Forecasting with Deep Learning: Beyond Average of Average of Average Performance
Vitor Cerqueira, Luis Roque, Carlos Soares
TL;DR
This work argues that single-number evaluation metrics can obscure important condition-dependent performance in time-series forecasting. It introduces an aspect-based framework that analyzes univariate forecasts across factors such as sampling frequency, forecasting horizon, and anomaly presence, enabling a more nuanced comparison between NHITS, a state-of-the-art deep learning model, and classical methods like ARIMA and Theta. Empirical results show NHITS generally achieves superior SMAPE and worst-case performance, but its advantages vary with horizon and anomaly conditions, with classical methods sometimes outperforming it in anomalies or short-horizon forecasts. The study underscores the value of multi-faceted evaluation for selecting forecasting methods and guiding future research in model robustness and adaptability, especially for long-horizon forecasting and anomaly handling. $SMAPE$ and related metrics are used to quantify performance across diverse datasets (M3, M4, Tourism) and conditions, illustrating the practical implications of aspect-based evaluation for real-world forecasting tasks.
Abstract
Accurate evaluation of forecasting models is essential for ensuring reliable predictions. Current practices for evaluating and comparing forecasting models focus on summarising performance into a single score, using metrics such as SMAPE. We hypothesize that averaging performance over all samples dilutes relevant information about the relative performance of models. Particularly, conditions in which this relative performance is different than the overall accuracy. We address this limitation by proposing a novel framework for evaluating univariate time series forecasting models from multiple perspectives, such as one-step ahead forecasting versus multi-step ahead forecasting.

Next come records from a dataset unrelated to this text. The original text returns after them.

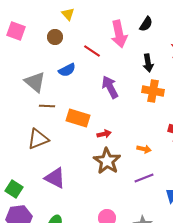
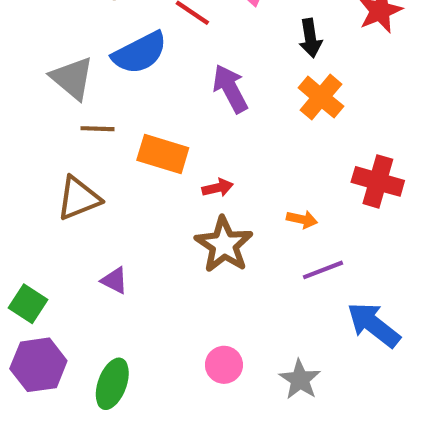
blue semicircle: (67, 70) -> (140, 53), size x1.5
orange cross: (153, 91) -> (321, 97), turned 30
purple triangle: (55, 178) -> (114, 280), size x0.6
purple line: (144, 178) -> (323, 270), moved

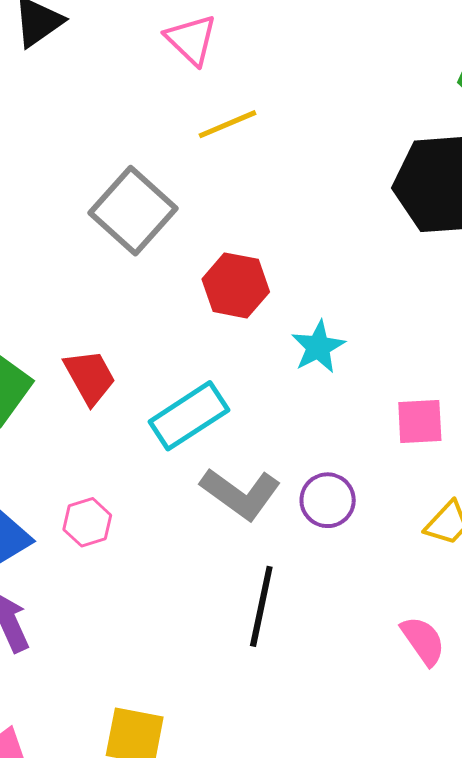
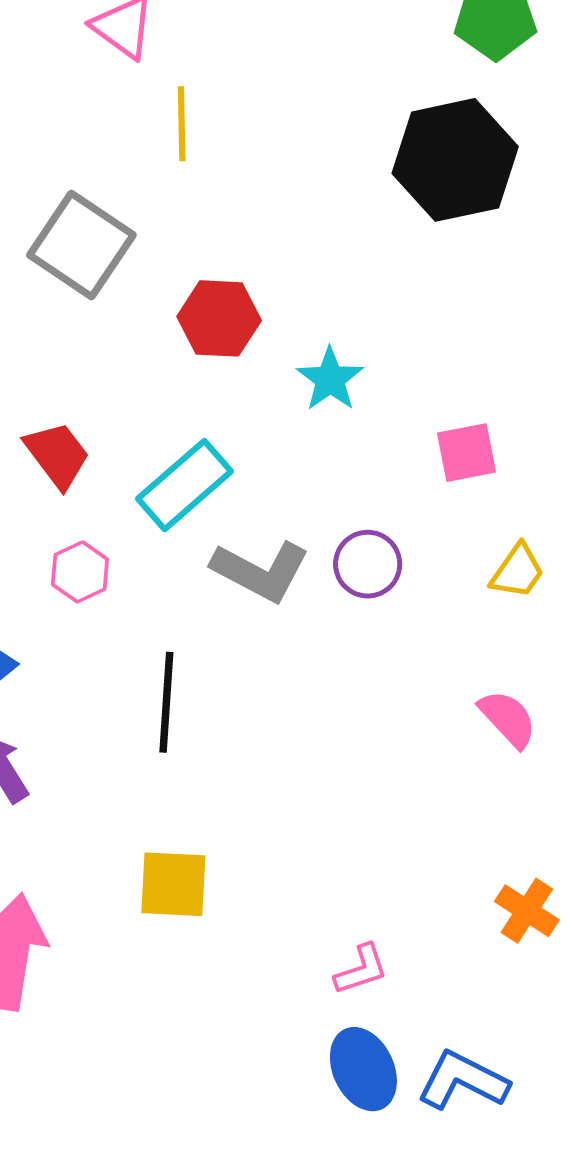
yellow line: (228, 124) -> (182, 124), turned -60
pink hexagon: (87, 522) -> (80, 572), moved
black line: (261, 606) -> (166, 702), moved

We show the advantages of this framework by comparing a state-of-the-art deep learning approach with classical forecasting techniques. While classical methods (e.g. ARIMA) are long-standing approaches to forecasting, deep neural networks (e.g. NHITS) have recently shown state-of-the-art forecasting performance in benchmark datasets. We conducted extensive experiments that show NHITS generally performs best, but its superiority varies with forecasting conditions. For instance, concerning the forecasting horizon, NHITS only outperforms classical approaches for multi-step ahead forecasting. Another relevant insight is that, when dealing with anomalies, NHITS is outperformed by methods such as Theta. These findings highlight the importance of aspect-based model evaluation.